Many of the world’s biggest and most elite fashion houses pay virtually no regard to corporate ethics and have yet to take even the first steps on reporting on the social and environmental impact of their operations.
London Fashion Week kicks off on Friday with a frenzy of champagne-fuelled fashion shows.
But of the world’s biggest and most elite fashion houses now gathered in London how many will be sparing a thought for the workers who make the clothes for their multi-billion pound empires? Hardly any, according to Ethical Consumer’s new buyers’ guide to luxury clothing brands, published on Wednesday.
While high street brands such as Gap and Primark have long been the target of anti-sweat shop campaigners, luxury brands from Armani to Valentino have largely managed to evade the ethical spotlight and have yet to be inconvenienced by reputation-damaging sweatshop scandals.

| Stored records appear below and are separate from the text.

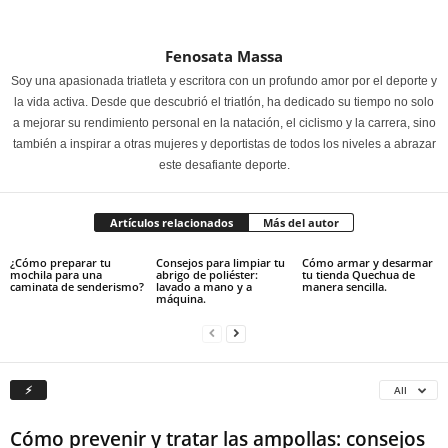
Fenosata Massa
Soy una apasionada triatleta y escritora con un profundo amor por el deporte y
la vida activa. Desde que descubrió el triatlón, ha dedicado su tiempo no solo
a mejorar su rendimiento personal en la natación, el ciclismo y la carrera, sino
también a inspirar a otras mujeres y deportistas de todos los niveles a abrazar
este desafiante deporte.
Artículos relacionados
Más del autor
¿Cómo preparar tu
Consejos para limpiar tu
Cómo armar y desarmar
mochila para una
abrigo de poliéster:
tu tienda Quechua de
caminata de senderismo?
lavado a mano y a
manera sencilla.
máquina.
⚡
All
Cómo prevenir y tratar las ampollas: consejos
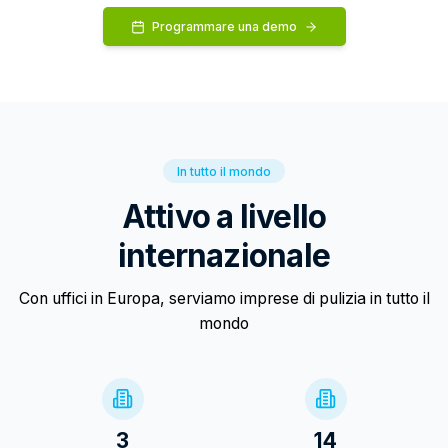
Programmare una demo
In tutto il mondo
Attivo a livello
internazionale
Con uffici in Europa, serviamo imprese di pulizia in tutto il
mondo
3
14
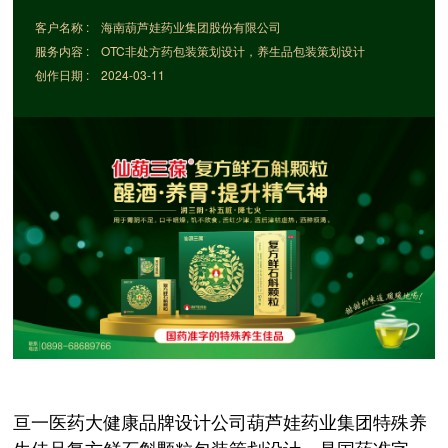
客户名称 : 海南葫芦娃药业集团股份有限公司
服务内容 : OTC非处方药包装策划设计，养生品包装策划设计
创作日期 :
2024-03-11
亘一医药大健康品牌设计公司葫芦娃药业集团特殊养
生佳品复方鲜石斛颗粒包装策划设计，是国药准字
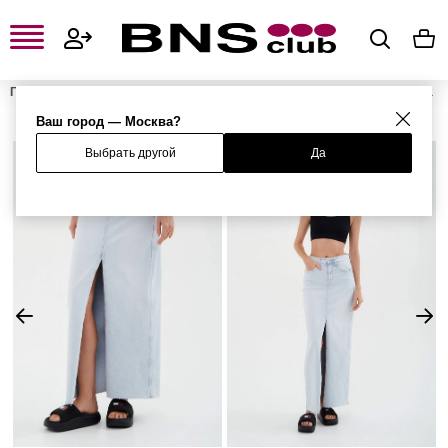
Главная
Женская одежда, обувь и аксессуары
Женская одежда
Женские юбки
Женские юбки макси
Юбка
Ваш город — Москва?
Выбрать другой
Да
%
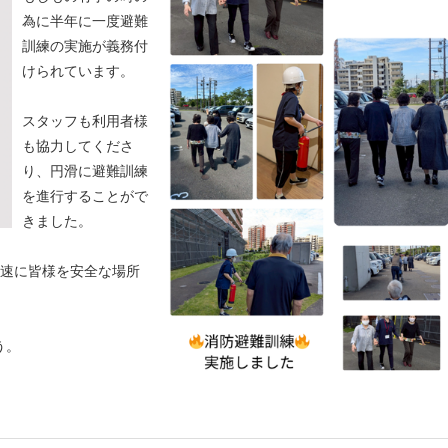
為に半年に一度避難
訓練の実施が義務付
けられています。
スタッフも利用者様
も協力してくださ
り、円滑に避難訓練
を進行することがで
きました。
迅速に皆様を安全な場所
う。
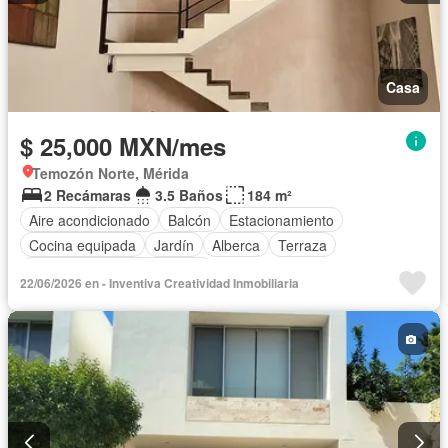
Casa
$ 25,000 MXN/mes
Temozón Norte, Mérida
2 Recámaras
3.5 Baños
184 m²
Aire acondicionado
Balcón
Estacionamiento
Cocina equipada
Jardín
Alberca
Terraza
Completamente amueblado
22/06/2026 en - Inventiva Creatividad Inmobiliaria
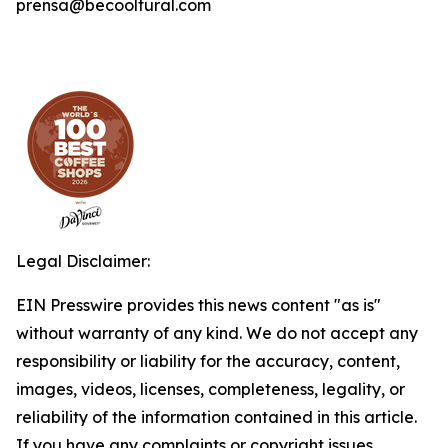
prensa@becooltural.com
Legal Disclaimer:
EIN Presswire provides this news content "as is"
without warranty of any kind. We do not accept any
responsibility or liability for the accuracy, content,
images, videos, licenses, completeness, legality, or
reliability of the information contained in this article.
If you have any complaints or copyright issues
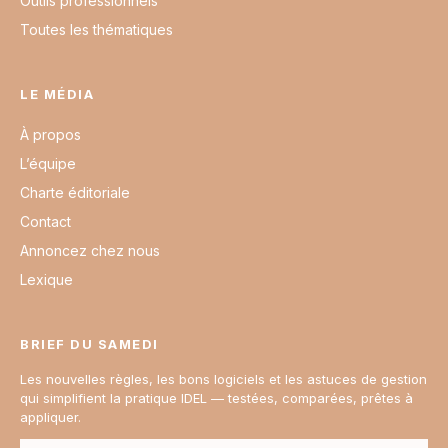
Outils professionnels
Toutes les thématiques
LE MÉDIA
À propos
L’équipe
Charte éditoriale
Contact
Annoncez chez nous
Lexique
BRIEF DU SAMEDI
Les nouvelles règles, les bons logiciels et les astuces de gestion
qui simplifient la pratique IDEL — testées, comparées, prêtes à
appliquer.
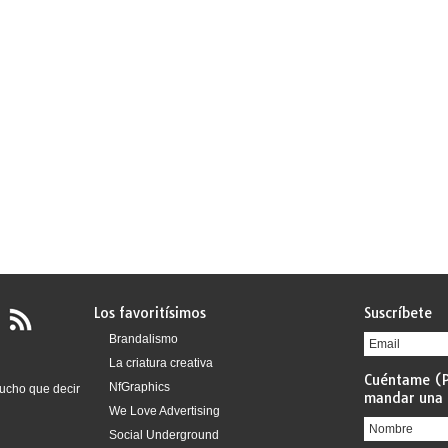
Los favoritísimos
Suscríbete
Brandalismo
La criatura creativa
Cuéntame (P
NfGraphics
ucho que decir
mandar una 
We Love Advertising
Social Underground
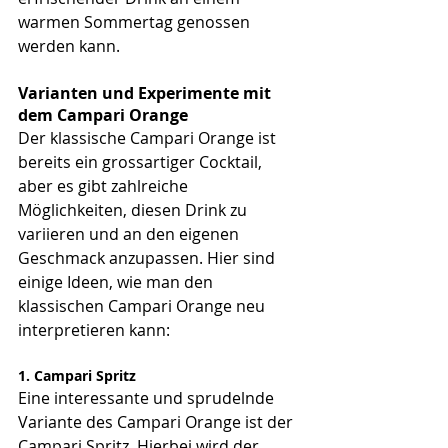
warmen Sommertag genossen 
werden kann.
Varianten und Experimente mit 
dem Campari Orange
Der klassische Campari Orange ist 
bereits ein grossartiger Cocktail, 
aber es gibt zahlreiche 
Möglichkeiten, diesen Drink zu 
variieren und an den eigenen 
Geschmack anzupassen. Hier sind 
einige Ideen, wie man den 
klassischen Campari Orange neu 
interpretieren kann:
1. Campari Spritz
Eine interessante und sprudelnde 
Variante des Campari Orange ist der 
Campari Spritz. Hierbei wird der 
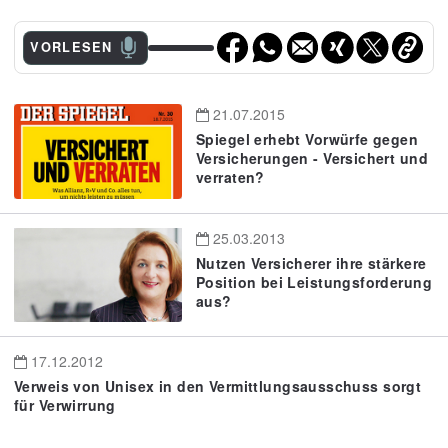
VORLESEN
21.07.2015
Spiegel erhebt Vorwürfe gegen
Versicherungen - Versichert und
verraten?
25.03.2013
Nutzen Versicherer ihre stärkere
Position bei Leistungsforderung
aus?
17.12.2012
Verweis von Unisex in den Vermittlungsausschuss sorgt
für Verwirrung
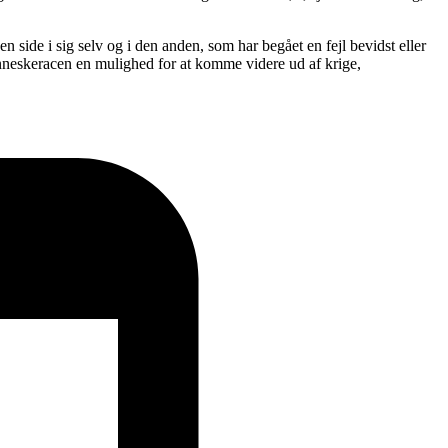
n side i sig selv og i den anden, som har begået en fejl bevidst eller
enneskeracen en mulighed for at komme videre ud af krige,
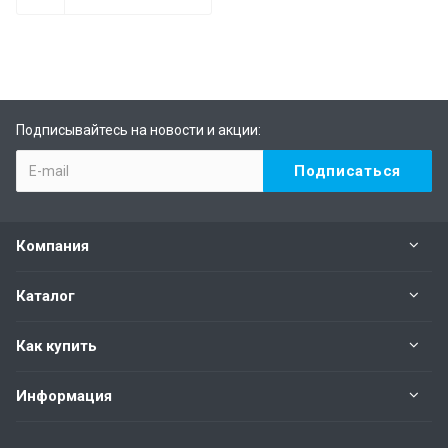
Подписывайтесь на новости и акции:
Компания
Каталог
Как купить
Информация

What we’ve found is that luxury brands pay virtually no regard to corporate ethics and have yet to take even the first steps on reporting on the social and environmental impact of their operations.
Even fashion’s favourite ethical champion Stella McCartney came next to the bottom of our ethical rating table. Full marks for McCartney for championing animal rights but the bad news is that Gucci, the company that owns the brand, sanctions the use of fur in many of its other fashion brands. Gucci has neither an environmental nor supply chain policy in place.
It’s the same story for Vivienne Westwood, fashion’s other ethical pin-up company. Whilst Dame Vivienne may be personally committed to fighting climate change her company has no environmental policy in place to reduce the global warming impact of its operations.
We believe that it’s unacceptable to charge such high premiums for clothing which don’t have guarantees that they’ve been produced in a fair and responsible way, and we call on luxury brand companies to wake up to their ethical and environmental responsibilities.
The reality is that in terms of ethics, luxury clothing brands are now being outperformed by a number of high street clothing companies who sell clothing at vastly lower mark-ups.
In the latest Ethical Consumer buyers’ guide to high street clothes shops we gave Monsoon and New Look top rating for their supply chain policies, meaning that the companies have made at least a basic commitment to providing decent working conditions for their overseas workers.
Overall though, if you’re wanting to buy clothes which have been ethically produced, then you’re not going to find them anywhere on the high street. Instead go online to visit one of the 12 companies which we rated as being a best buy in our alternative clothes shops buyers’ guide, a list which includes Bishopston Trading, Gossypium and Greenfibres.
Further evidence that high street clothing companies have yet to step up to the ethical plate comes from clothing campaigners Labour Behind the Label.
Their report this week, Let’s Clean Up Fashion , shows that the workers who make the clothes for high street retailers still aren’t being paid a living wage, the rates of pay being so low that they can’t even afford to adequately feed, clothe or house their families.
Gap is singled out for particular criticism because in previous reports it has received a top grade. The company has recently backtracked on plans to work towards paying a living wage to workers and now will monitor payment only of a minimum wage, a figure which leaves workers struggling at the bottom of the poverty scale.
Sam Maher, one of the report’s authors, said:
“As London Fashion Week is revealed in all its glamour, nowhere is the disparity between the huge profits reaped by fashion retailers and the reality of poverty for garment workers overseas more apparent. It’s high time that fashion giants, such as Gap and H&M, took this seriously and committed to pay all their workers a living wage.”